This tutorial is a condensed version of the The CQP User's Manual. Though some information from that manual is omitted here, this tutorial should still give you enough to quickly get you comfortable with making most of the cqp searches that you'd want to do. The original version of this tutorial was written by Jeanette Pettibone, and can be found here.
Although cqp is quite a powerful tool for doing searches on large corpora, it is not necessarily designed to be user friendly. It works in a unix-style command line environment. If you need more help with unix itself, you can look at our GeneralUnixTutorial.
Table of Contents:
Contents
1. What is cqp?
cqp - or "Corpus Query Processor" - is a tool developed to retrieve information from large corpora. One of the advantages of using cqp is that it is efficient. You can get a large amount of information in a short amount of time. Also, because part of speech tags are also encoded in the corpora, you can search for not only a word, but you can specify a particular part of speech. For example, if you want to look for the noun "rain" (and not the verb) you can make that part of the query (see Specifying a part of speech.) A further advantage is that you can set the size of surrounding context - a few words on either side, the whole sentence - whatever is most appropriate for the type of search you are conducting. Once you have made a query, you can save the results as a subcorpus and run further queries on that subcorpus.
cqp is part of the IMS Corpus Workbench, developed at Universitat Stuttgart.
2. The corpora
Here at SDSU we have three corpora encoded for use with cqp -- the Brown Corpus, the British National Corpus (BNC) and the Michigan Corpus of Academic Spoken English (MICASE).
- == The Brown corpus ==
The BrownCorpus has about one million words - so it's a relatively small corpus by today's standards. Brown was put together at Brown University in the 60s. It is a balanced corpus of American English - composed of texts from different genres: newspaper, scientific, legal, academic, novels,...
For more information, see the BrownCorpus page.
The Brown tag set == The BNC ==
The BritishNationalCorpus, at over 100 million words, is one of the largest corpora avaliable today. It is a balanced corpus of British English.
For more information, see the BritishNationalCorpus page.

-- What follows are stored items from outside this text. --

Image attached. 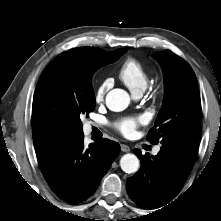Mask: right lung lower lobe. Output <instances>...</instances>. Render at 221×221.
I'll return each mask as SVG.
<instances>
[{"mask_svg":"<svg viewBox=\"0 0 221 221\" xmlns=\"http://www.w3.org/2000/svg\"><path fill=\"white\" fill-rule=\"evenodd\" d=\"M83 132L55 135L34 142L41 171L55 193L79 203L97 189L120 152L117 142L96 138L85 147Z\"/></svg>","mask_w":221,"mask_h":221,"instance_id":"98d812e1","label":"right lung lower lobe"}]
</instances>
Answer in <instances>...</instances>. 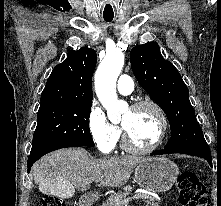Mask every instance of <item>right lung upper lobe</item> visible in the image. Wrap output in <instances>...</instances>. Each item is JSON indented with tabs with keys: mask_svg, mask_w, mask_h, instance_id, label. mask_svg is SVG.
Masks as SVG:
<instances>
[{
	"mask_svg": "<svg viewBox=\"0 0 221 206\" xmlns=\"http://www.w3.org/2000/svg\"><path fill=\"white\" fill-rule=\"evenodd\" d=\"M97 55L92 48L71 50L55 66L41 95L40 108L92 103V75Z\"/></svg>",
	"mask_w": 221,
	"mask_h": 206,
	"instance_id": "1",
	"label": "right lung upper lobe"
}]
</instances>
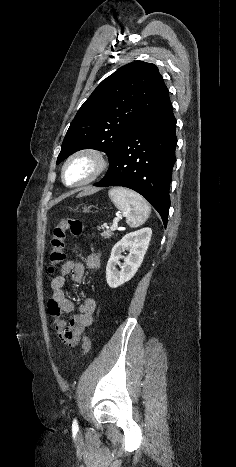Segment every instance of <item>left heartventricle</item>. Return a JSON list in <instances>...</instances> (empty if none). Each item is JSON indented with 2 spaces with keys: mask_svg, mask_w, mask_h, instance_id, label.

The BNC tag set We have two versions of the BNC, the "little BNC" and the later-released "BNC-World". Both are accessible on the daughter machines, but only the "little BNC" is available on bulba right now. == MICASE ==
MICASE consists of 1.7 million words of classroom lectures and other spoken language collected at the University of Michigan. It is not tagged.
For more information, see the MICASE page.
3. Getting started
To tell the computer that you want to use cqp, you must first call the program.
% cqp
After you type in this command and hit the carridge return, the computer will let you know that you are connected to cqp and that it is waiting for you to tell it which corpus you want to search. This is the prompt:
[no corpus]>
Now you want to type in the name of the corpus.
[no corpus]> BROWN;
or
[no corpus]> show;
The first tells cqp that you want to search the Brown corpus. But if you forget how to call the corpus you want, you can ask cqp to show you the list of possible corpora.
Note: it is important that you type a semi-colon after every command in cqp. As it is possible to enter large queries in cqp, the semi-colon just lets cqp know that you are finished with your query. are done adding information. cqp lets you enter large queries.
When a corpus is activated, the prompt will change:
BROWN>
4. Simple searches
4.1. Searching for a word
When you are simply searching for a word, you only need to type the word in double quotes followed by a semi-colon:
BROWN> "helpful";
The results will look as follows:
15779: e electric gadget is most <helpful> when there are many crow
18298: he border will be no_more <helpful> . The material for comp
40881: e seasons . It is usually <helpful> to make a sketch_map in
41023: s or verify opinions most <helpful> to the planning study of
44917: . And dancing school , so <helpful> in artistic and psycholo
62851: samll firms . This may be <helpful> in improving the competi
103284: . The reader will find it <helpful> to think_of the special
141792: t for_granted , try to be <helpful> , but do n't ask questio
209867: uled as the Martians were <helpful> . Part of the time savedThe results shown here use the default context. Change the context will be discussed later.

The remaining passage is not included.